Michael Schwartz, Gluu

Yuriy Movchan, Gluu

Use Case

"Adaptive authentication" requires minimal authentication, and "stepped-up" authentication for privilege escalation. The goal of adaptive authentication is to improve the security and user experience of authentication. 

 

Organizations are struggling to implement adaptive authentication.  They need to make the devices smart enough to request a specific type of authentication. For example, if your device has a fingerprint reader, or you have a USB security token, you need the device to request a certain type of authentication.

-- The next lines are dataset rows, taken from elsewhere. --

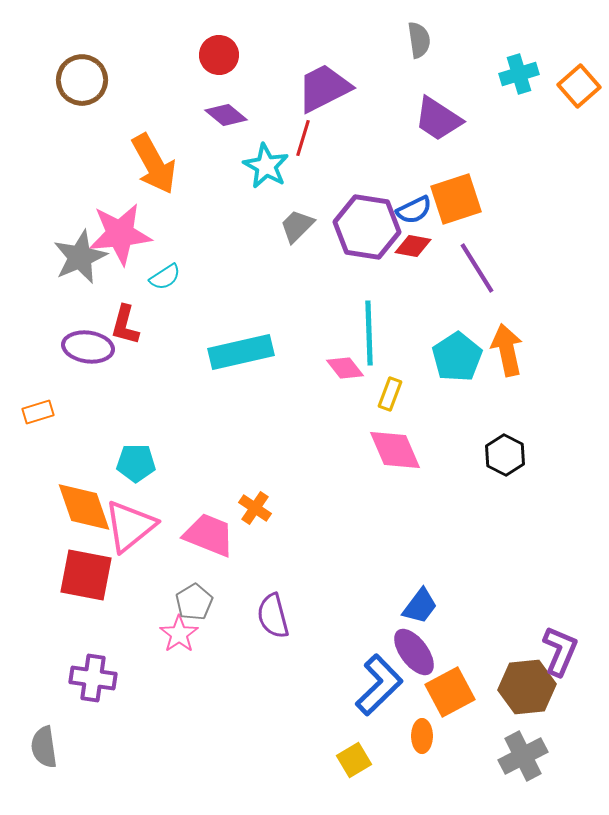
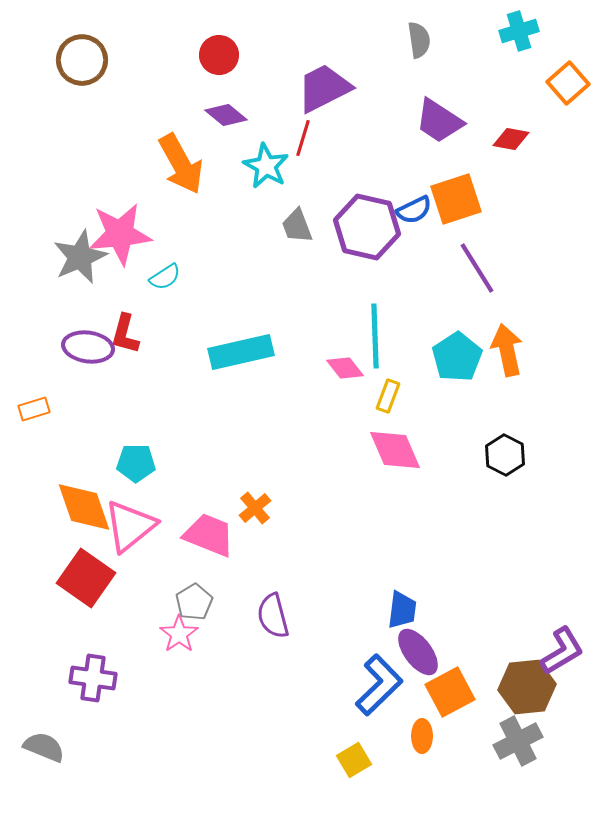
cyan cross at (519, 74): moved 43 px up
brown circle at (82, 80): moved 20 px up
orange square at (579, 86): moved 11 px left, 3 px up
purple trapezoid at (438, 119): moved 1 px right, 2 px down
orange arrow at (154, 164): moved 27 px right
gray trapezoid at (297, 226): rotated 66 degrees counterclockwise
purple hexagon at (367, 227): rotated 4 degrees clockwise
red diamond at (413, 246): moved 98 px right, 107 px up
red L-shape at (125, 325): moved 9 px down
cyan line at (369, 333): moved 6 px right, 3 px down
yellow rectangle at (390, 394): moved 2 px left, 2 px down
orange rectangle at (38, 412): moved 4 px left, 3 px up
orange cross at (255, 508): rotated 16 degrees clockwise
red square at (86, 575): moved 3 px down; rotated 24 degrees clockwise
blue trapezoid at (420, 606): moved 18 px left, 4 px down; rotated 30 degrees counterclockwise
purple L-shape at (560, 651): moved 2 px right; rotated 36 degrees clockwise
purple ellipse at (414, 652): moved 4 px right
gray semicircle at (44, 747): rotated 120 degrees clockwise
gray cross at (523, 756): moved 5 px left, 15 px up
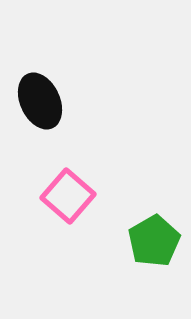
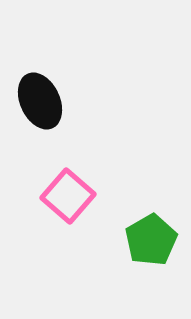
green pentagon: moved 3 px left, 1 px up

In the Gluu OP, we enable the domain to define multiple types of authentication. Each new type of authentication has a "name" and "level." The name is a string identifier, and the level is an integer specifying the relative strength of the authentication mechanism, as defined by the policies of that domain. 

 

Organizations can define internal standards for the names and relative strength of the authentications mechanism that they offer. Inter-domain, multi-party federations may also find it useful to define conventions for authentication mechanisms. 

Discovery

The domain SHOULD publish the types of authentication available in the format:

"authtypes_supported": [ ["basic",10], ["certificate", 20], ["token", 25]...] 

Authentication Parameters

If a client requests a specific type of authentication using the "auth_mode" or "auth_level" parameters, the OP SHOULD accommodate the client. 

auth_mode=duo

auth_level=10

Access Token

It is useful for a host to understand the authentication strength used to obtain the access token. For this reason, the OP SHOULD persist the auth_mode and auth_level in the access token.

"auth_mode": "duo"
"auth_level": 10

Comments

How does this differ from ACR?
ACR in OpenID Connect is intended to align with ACR in SAML. Although ACR is generic, and does not require identity proofing concerns, several defined ACR's couple them, including: ISO 29115:2013,  InCommon Silver, and other National Standards like SP800-63. A complete list of SAML authn contexts are available at OASIS. "auth_mode" and "auth_level" are intended to be more agile, and may be a component of policies expressed in the ACR. 

Comments (1)

Mike Schwartz said

at 9:53 am on May 27, 2013

A similar approach for "authentication level" is used in popular Web Access Management platforms to control authentication mechanisms within a domain.